Level Platforms was a provider of remote monitoring and management (RMM) software products and services for managed services providers (MSPs), IT service providers and valued added resellers (VARs) that provide IT support services for small and medium size businesses (SMBs) and branch offices.

It was purchased by AVG Technologies in 2013, and was merged into the company.

== History ==
Level Platforms (LPI Level Platforms) was formed in 1999 as an international MSP serving SMBs. The company subsequently shifted its strategy to create the next generation of RMM software, releasing its initial Managed Workplace platform in May 2004.

On 12 June 2013, Level Platforms (LPI Level Platforms) was acquired by AVG Technologies. Level Platforms' founder Peter Sandiford left AVG in January 2014.

== Products ==
IT services providers in 30 countries around the world use Managed Workplace to deliver managed services to their small and midsized business customers. The software platform delivers integrated monitoring, management and automation capabilities, allowing service providers to manage all of their customers complete IT environments including computers, applications, security, IP telephony, cloud services and more from a single web-based dashboard. The software is provided in cloud and on-premises editions.

With Managed Workplace 2011, the company introduced features that allow MSPs to manage printers and imaging assets.
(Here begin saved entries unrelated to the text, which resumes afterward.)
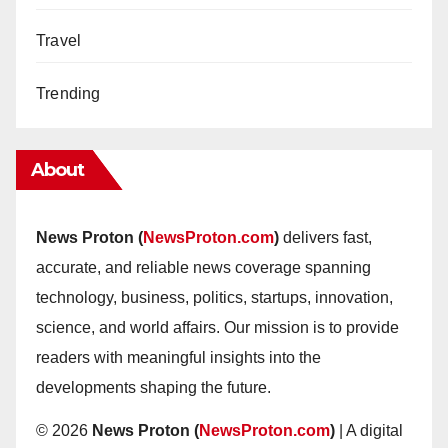
Travel
Trending
About
News Proton (
NewsProton.com
)
delivers fast,
accurate, and reliable news coverage spanning
technology, business, politics, startups, innovation,
science, and world affairs. Our mission is to provide
readers with meaningful insights into the
developments shaping the future.
© 2026
News Proton (
NewsProton.com
)
| A digital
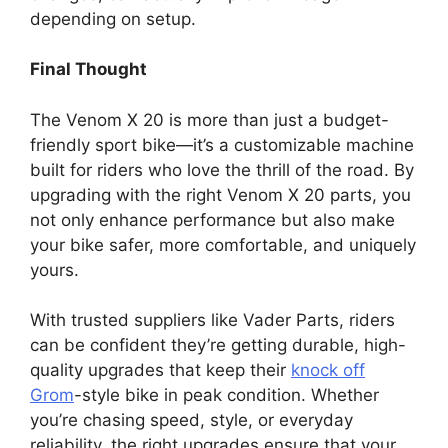
depending on setup.
Final Thought
The Venom X 20 is more than just a budget-
friendly sport bike—it’s a customizable machine
built for riders who love the thrill of the road. By
upgrading with the right Venom X 20 parts, you
not only enhance performance but also make
your bike safer, more comfortable, and uniquely
yours.
With trusted suppliers like Vader Parts, riders
can be confident they’re getting durable, high-
quality upgrades that keep their
knock off
Grom
-style bike in peak condition. Whether
you’re chasing speed, style, or everyday
reliability, the right upgrades ensure that your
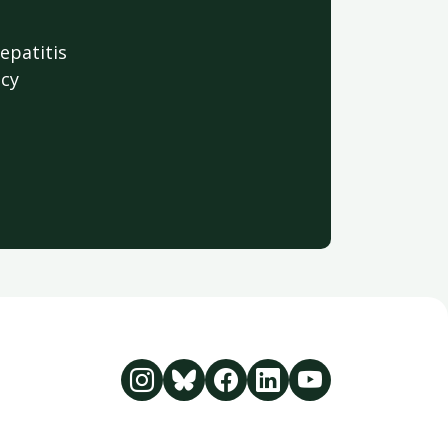
hepatitis
acy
With the release of Managed Workplace 2012, Level Platforms introduced Mobile Device Management (MDM) capabilities that allow MSPs to monitor, configure and secure smartphones and tablets that run on operating systems from Apple, Google, Microsoft and RIM. MDM features, such as the ability to collect detailed asset information, remotely configure devices, track location and restrict user access if required, allow MSPs to address critical security and administration concerns for end-clients as sensitive corporate material is shared and accessed on mobile devices. In July 2012, Level Platforms introduced enhanced mobile device security capabilities, including the ability to automatically reset passwords, lock devices or wipe all information when a device is lost. In December 2012, the company announced that it was the first RMM vendor delivering MDM features for iPhone 5 and iOS 6.

Level Platforms also introduced white label Network Operations Center (NOC) and Help Desk Services, fully integrated in the Managed Workplace RMM platform, to allow MSPs to deliver 24x7x365 remediation and support offerings.

A number of corporations license Level Platforms OEM Cloud Edition software to provide a private labeled managed services platform to their channel partners including Hitachi Systems, Synnex and Intel.